После введения военного положения его проповеди в костеле Святого Станислава Костки привлекали огромное количество верующих. Попелюшко поддерживал живой дух «Солидарности». Его поведение раздражало и руководство церкви, которое считало введение военного положения меньшим злом. Большим злом было вторжение частей Советской армии. Но Попелюшко не делал попыток быть сдержанным и не прислушивался к предупреждению епископов.
Имя Ежи Попелюшко значилось в списке шестидесяти девяти священников, которых социалистическое правительство обвинило в том, что они пересекли опасную линию, отделяющую политику от религии.

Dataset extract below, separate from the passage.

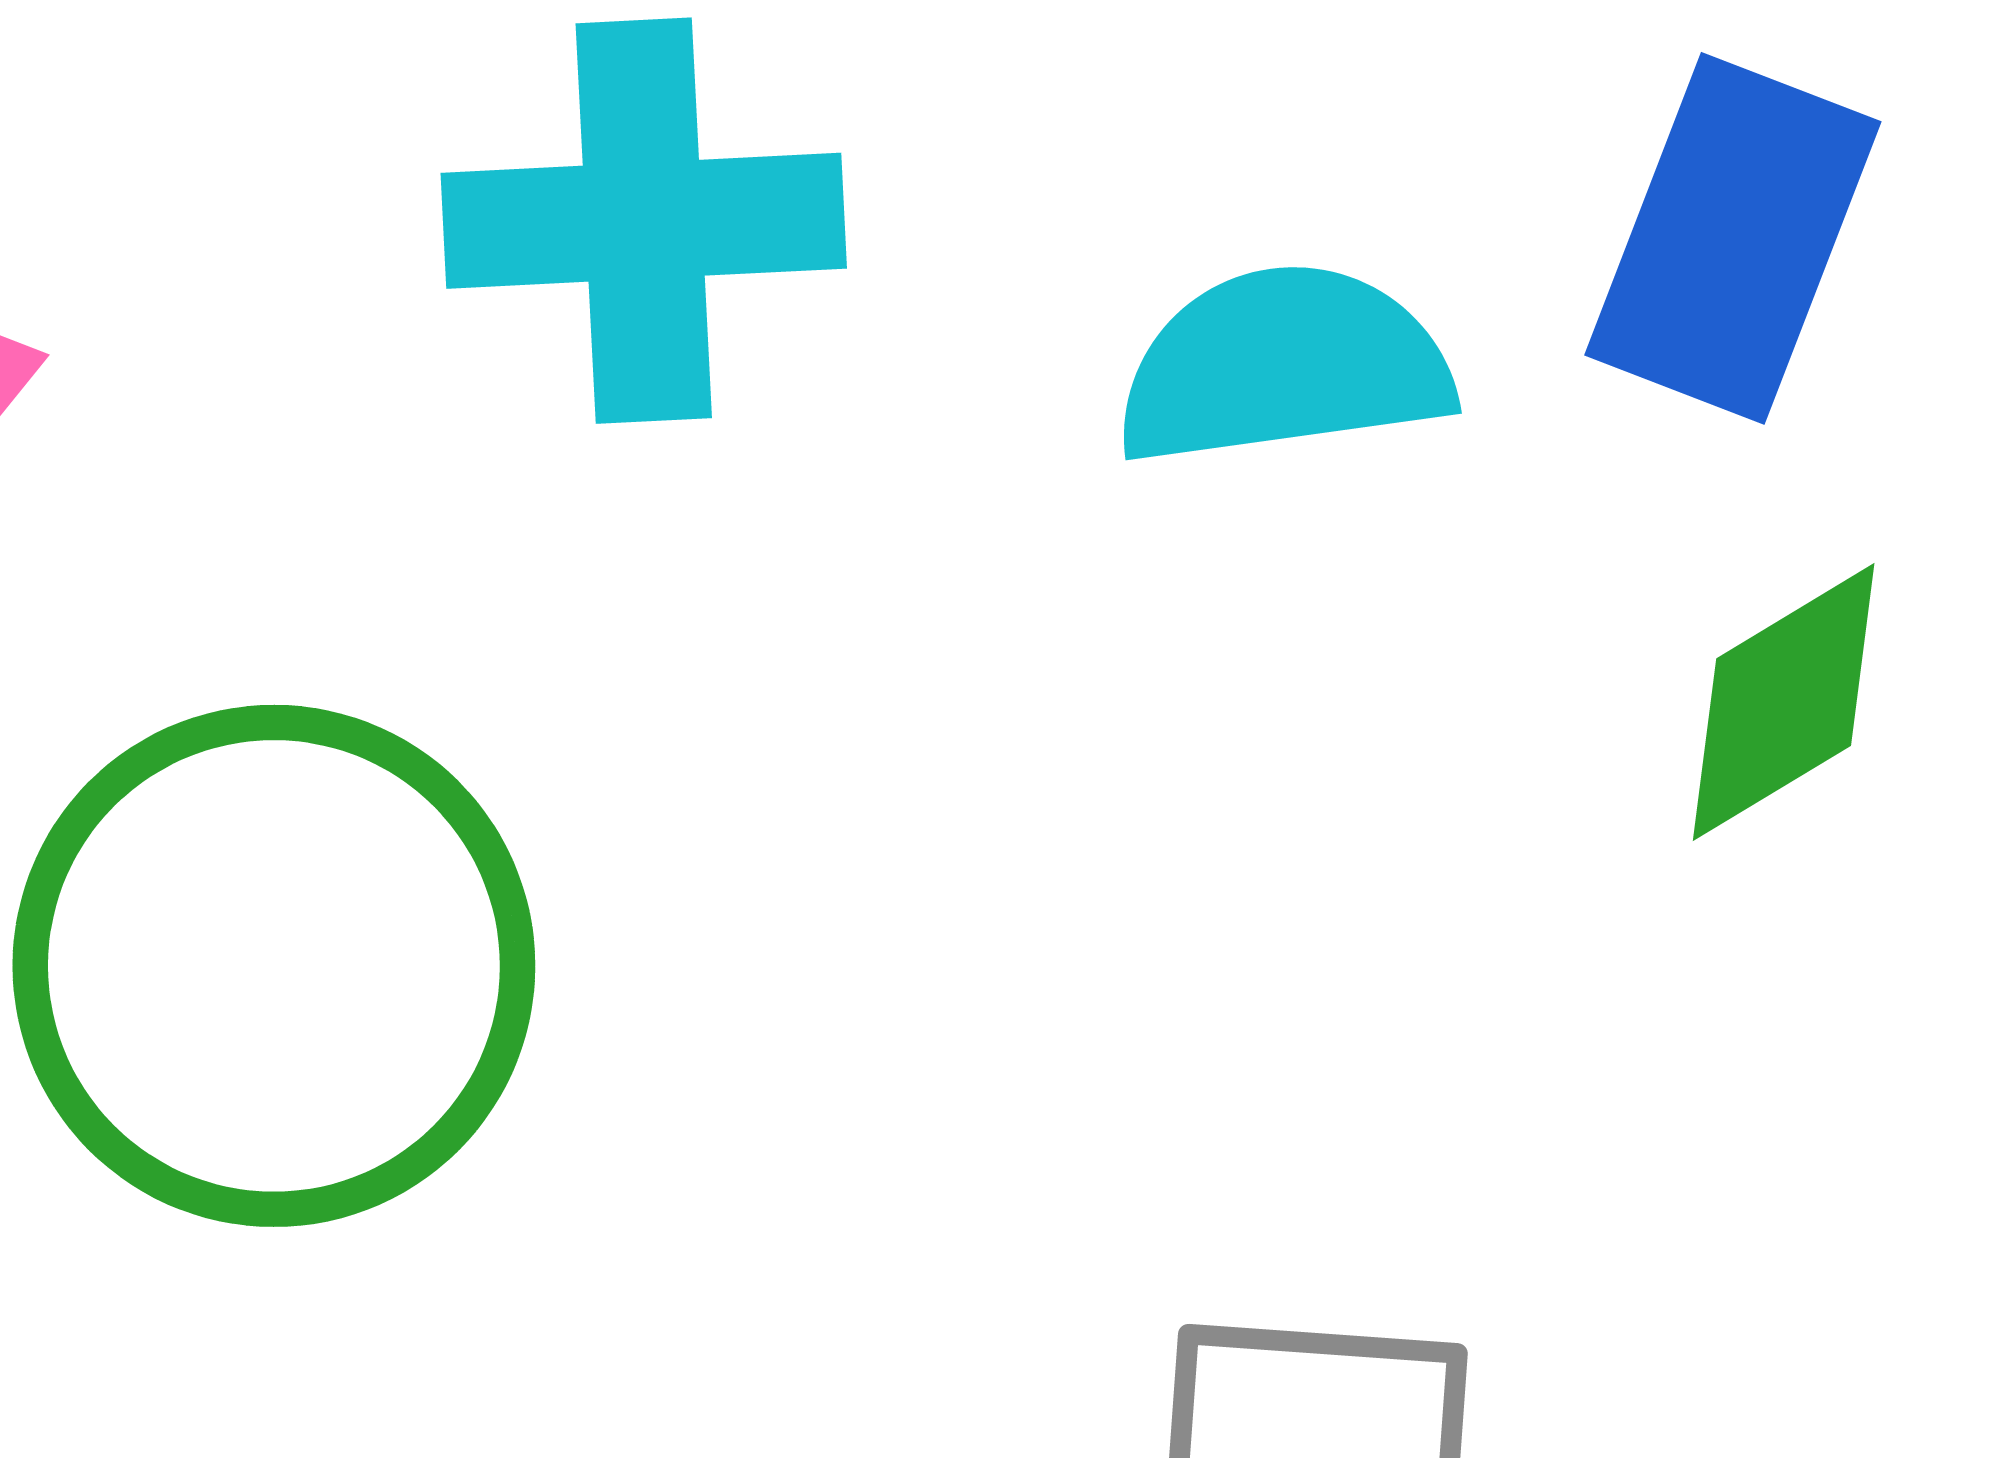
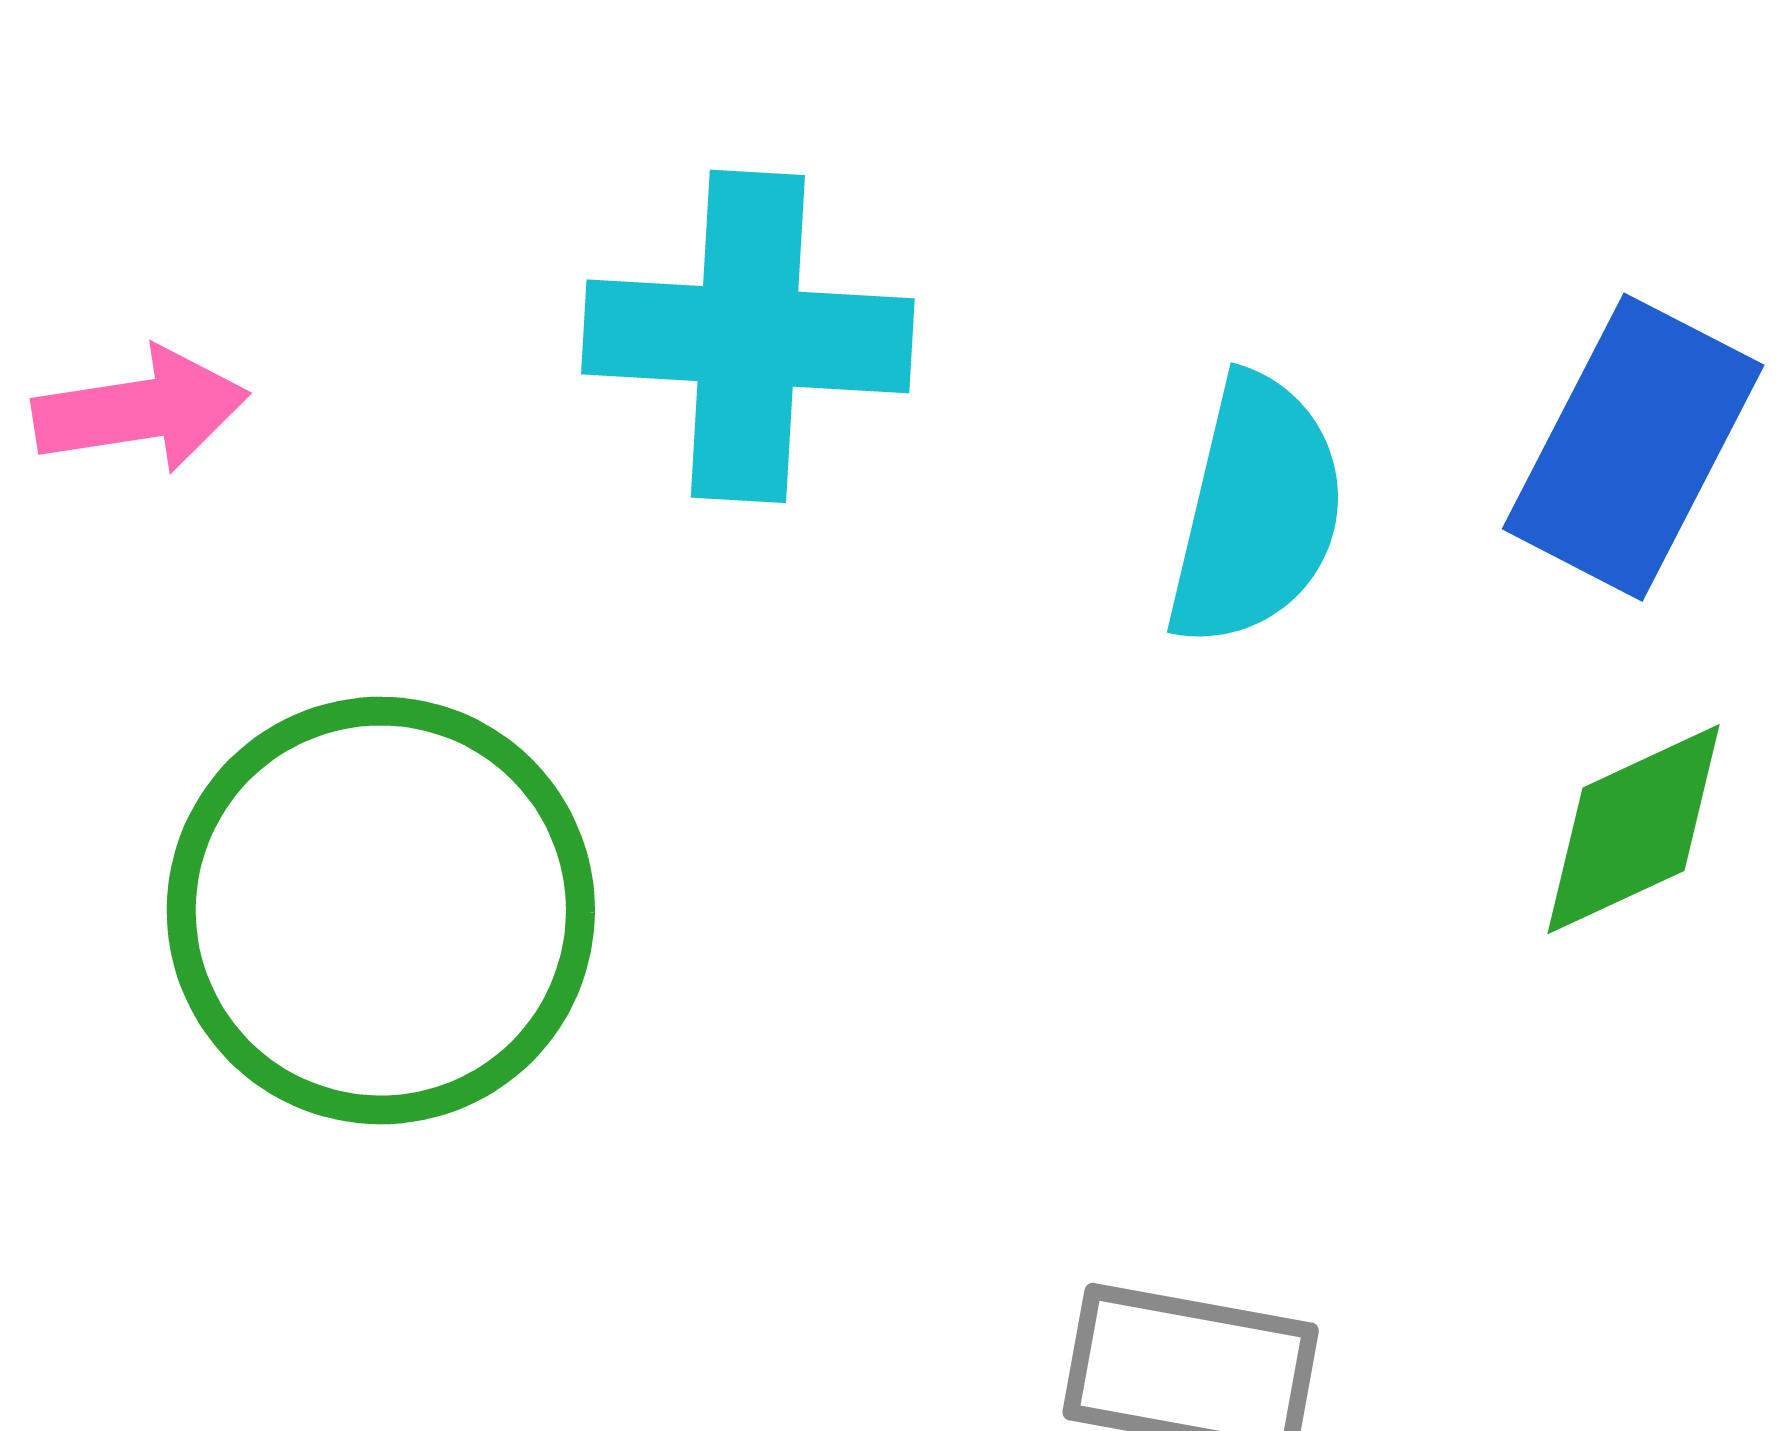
cyan semicircle: (1284, 366) -> (1256, 511), turned 105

«Я сознаю, — записывал Ежи в дневнике, — что они могут интернировать меня или арестовать, но не могу отказаться от того, что делаю, потому что так я служу церкви и отчизне. Я очень, очень устал. У меня не бывает и дня отдыха. Но я никуда не могу уехать, потому что не прощу себе, если не окажусь на месте, когда кому-то понадобится моя помощь».
Он стал известен всей Польше. После одной из проповедей познакомиться к нему пришли Тадеуш Мазовецкий, Бронислав Геремек и Януш Онышкевич. Кто же мог тогда предположить, что священника навестили будущий глава правительства Польши и будущие министры иностранных дел и обороны.
Ежи Урбан, представитель правительства по печати, написал очень резкую статью, в которой называл молодого ксендза «современным Распутиным», «Савонаролой», «фанатиком». Урбан был известен своим едким умом, острым языком и изощренным сквернословием.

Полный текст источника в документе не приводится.